- **Supplied entries**:
━━━━

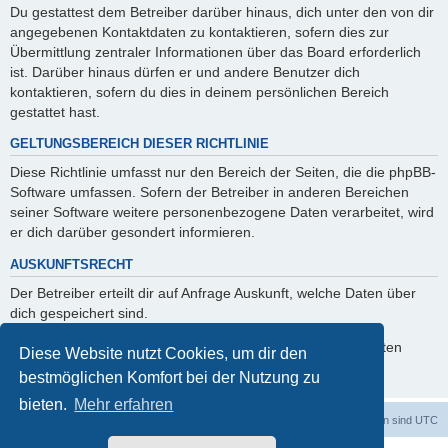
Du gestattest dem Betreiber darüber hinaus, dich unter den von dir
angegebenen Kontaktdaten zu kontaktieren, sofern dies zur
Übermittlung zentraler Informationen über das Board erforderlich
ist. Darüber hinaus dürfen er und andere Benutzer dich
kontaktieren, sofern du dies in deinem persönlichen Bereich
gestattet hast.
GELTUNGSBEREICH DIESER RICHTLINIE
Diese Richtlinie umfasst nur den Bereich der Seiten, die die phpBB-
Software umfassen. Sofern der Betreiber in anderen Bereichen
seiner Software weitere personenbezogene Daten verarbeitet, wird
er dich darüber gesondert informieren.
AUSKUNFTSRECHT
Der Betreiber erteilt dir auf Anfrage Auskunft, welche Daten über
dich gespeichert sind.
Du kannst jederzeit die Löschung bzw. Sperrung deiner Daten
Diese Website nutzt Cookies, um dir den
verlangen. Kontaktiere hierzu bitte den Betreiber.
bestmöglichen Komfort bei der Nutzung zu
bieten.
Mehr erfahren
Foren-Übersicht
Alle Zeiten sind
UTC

━━━━

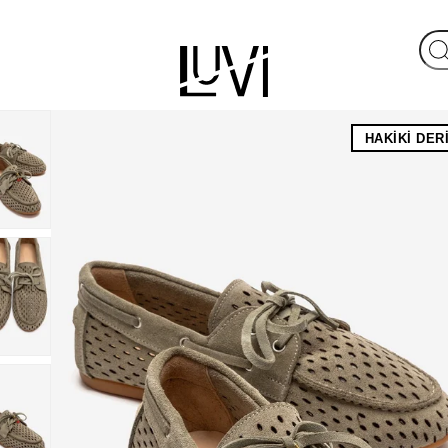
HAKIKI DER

━━━━

- **Exercise goal**: In the material above, locate the line containing "Du gestattest dem" and the line containing "AUSKUNFTSRECHT". Transcribe exactly those two lines and every line between them, and nothing more.

- **Solution for this problem**:
Du gestattest dem Betreiber darüber hinaus, dich unter den von dir
angegebenen Kontaktdaten zu kontaktieren, sofern dies zur
Übermittlung zentraler Informationen über das Board erforderlich
ist. Darüber hinaus dürfen er und andere Benutzer dich
kontaktieren, sofern du dies in deinem persönlichen Bereich
gestattet hast.
GELTUNGSBEREICH DIESER RICHTLINIE
Diese Richtlinie umfasst nur den Bereich der Seiten, die die phpBB-
Software umfassen. Sofern der Betreiber in anderen Bereichen
seiner Software weitere personenbezogene Daten verarbeitet, wird
er dich darüber gesondert informieren.
AUSKUNFTSRECHT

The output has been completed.